How can I prevent perl from reading past the end of a tied array that shrinks when accessed?

224 Views Asked by At

Is there any way to force Perl to call FETCHSIZE on a tied array before each call to FETCH? My tied array knows its maximum size, but could shrink from this size depending on the results of earlier FETCH calls. here is a contrived example that filters a list to only the even elements with lazy evaluation:

use warnings;
use strict;

package VarSize;

sub TIEARRAY { bless $_[1] => $_[0] }
sub FETCH {
    my ($self, $index) = @_;
    splice @$self, $index, 1 while $$self[$index] % 2;
    $$self[$index]
}
sub FETCHSIZE {scalar @{$_[0]}}

my @source = 1 .. 10;

tie my @output => 'VarSize', [@source];

print "@output\n";  # array changes size as it is read, perl only checks size
                    # at the start, so it runs off the end with warnings
print "@output\n";  # knows correct size from start, no warnings

for brevity I have omitted a bunch of error checking code (such as how to deal with accesses starting from an index other than 0)

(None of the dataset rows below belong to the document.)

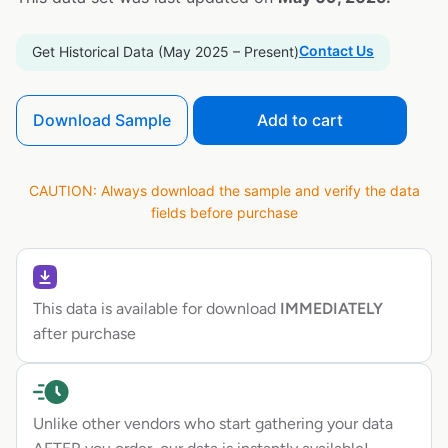
Contact Us
Get Historical Data (May 2025 – Present)
Download Sample
Add to cart
CAUTION: Always download the sample and verify the data
fields before purchase
This data is available for download
IMMEDIATELY
after purchase
Unlike other vendors who start gathering your data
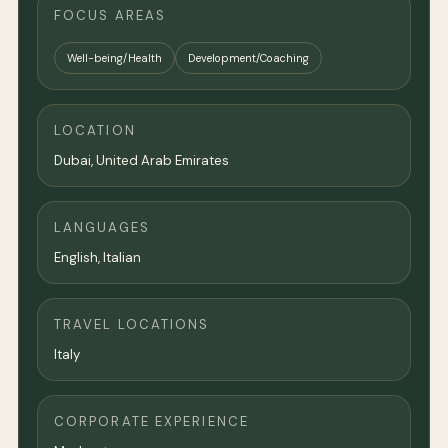
FOCUS AREAS
Well-being/Health
Development/Coaching
LOCATION
Dubai
, United Arab Emirates
LANGUAGES
English, Italian
TRAVEL LOCATIONS
Italy
CORPORATE EXPERIENCE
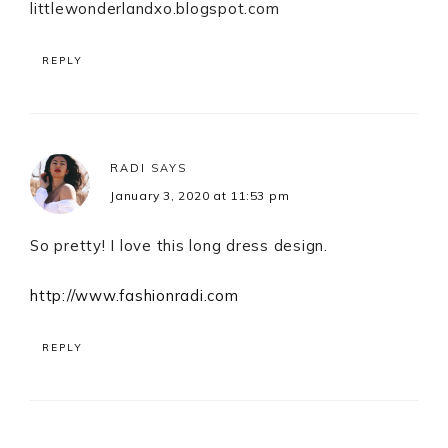
littlewonderlandxo.blogspot.com
REPLY
RADI
SAYS
January 3, 2020 at 11:53 pm
So pretty! I love this long dress design.
http://www.fashionradi.com
REPLY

EDIT: rather than the above two print statements, if ONE of the following two lines is used, the first will work fine, the second will throw warnings.

print "$_ " for @output;   # for loop "iterator context" is fine,
                           # checks FETCHSIZE before each FETCH, ends properly

print join " " => @output; # however a list context expansion 
                           # calls FETCHSIZE at the start, and runs off the end

Update:

The actual module that implements a variable sized tied array is called List::Gen which is up on CPAN. The function is filter which behaves like grep, but works with List::Gen's lazy generators. Does anyone have any ideas that could make the implementation of filter better?

(the test function is similar, but returns undef in failed slots, keeping the array size constant, but that of course has different usage semantics than grep)

2

There are 2 best solutions below

7
On
sub FETCH {
    my ($self, $index) = @_;
    my $size = $self->FETCHSIZE;
    ...
}

Ta da!

I suspect what you're missing is they're just methods. Methods called by tie magic, but still just methods you can call yourself.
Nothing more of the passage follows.